A segunda vistoria foi no HUUFMA, onde Cosmo Sobral e Elisabeth Albuquerque foram recebidos pela coordenação. O Hospital é gerido pela Empresa Brasileira de Serviços Hospitalares (EBSEH). A equipe técnica que atua na regulação da Secretaria de Estado da Saúde fez a verificação dos leitos para identificar quais, efetivamente, estão destinados ao atendimento de casos de Covid-19. No momento da vistoria, havia 15 leitos de enfermaria para Covid, com ocupação de 46%, e outros 20 leitos de UTI, com ocupação de 90%.

“A visita ao Hospital Universitária, por sua vez, foi tranquila. Verificamos que tem leitos de enfermaria e 20 leitos de UTI, sendo que o serviço prestado por aquela unidade de saúde é de alta qualidade e de altíssima complexidade no campo da saúde. Não temos nenhuma reclamação no que toca à gestão do Hospital Universitário. Pelo contrário, só temos elogios, tanto da parte da Defensoria, quanto do Ministério Público”, finalizou. O grupo interinstitucional fiscalizará outras unidades hospitalares da grande ilha, como o Carlos Macieira e o HCI.

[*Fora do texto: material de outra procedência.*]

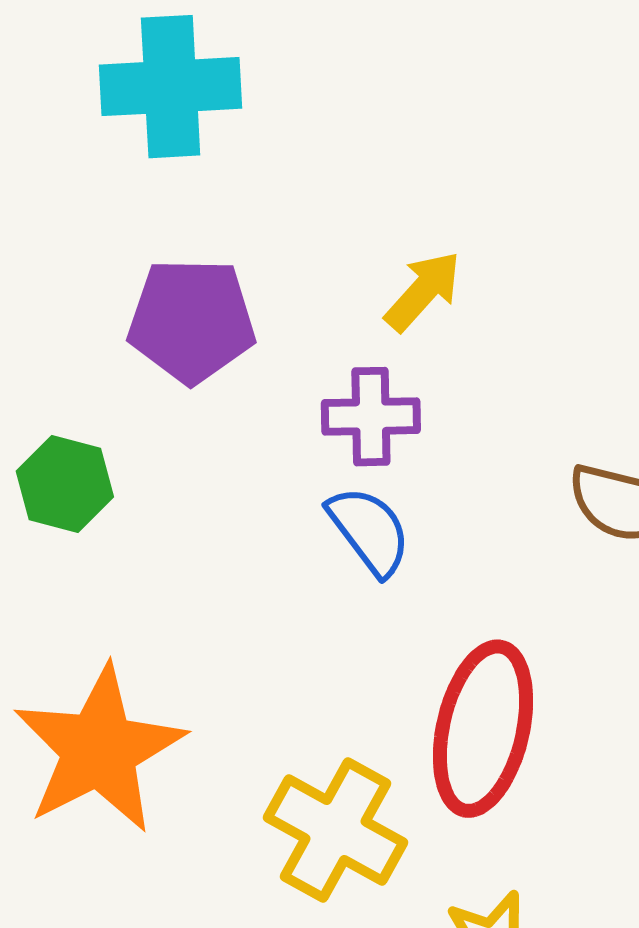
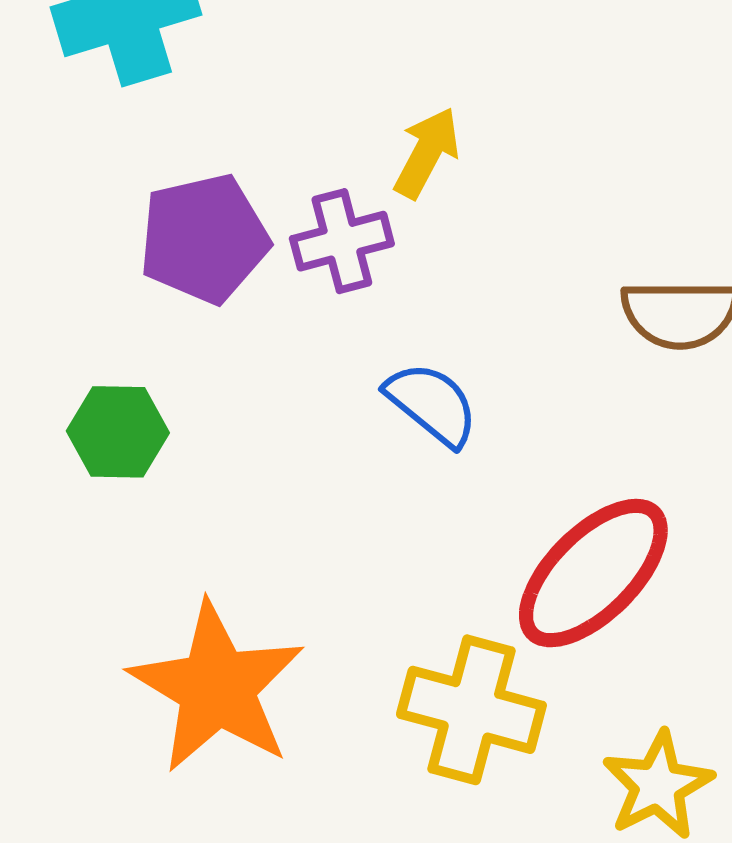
purple cross: (371, 417) -> (342, 241), moved
red ellipse: (483, 729) -> (593, 573), turned 46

“Estivemos com a Defensoria Pública do Estado no Hospital da Mulher e no Hospital Universitário para verificar a disponibilidade de leitos de UTI e leitos clínicos e constatamos que ambos estão com a taxa de ocupação altíssima, beirando o colapso. A demanda é muito alta. Os dois atendem pacientes de toda a zona metropolitana. No Hospital da Mulher, encontramos 15 leitos inativos”, destacou a promotora de justiça Elisabeth Albuquerque.

DISPONIBILIZAÇÃO

Após a vistoria do MPMA e DPE, o prefeito Eduardo Braide, anunciou, na manhã desta sexta-feira, 28, a disponibilização de 10 leitos de UTI no Hospital da Mulher para tratamento de Covid-19.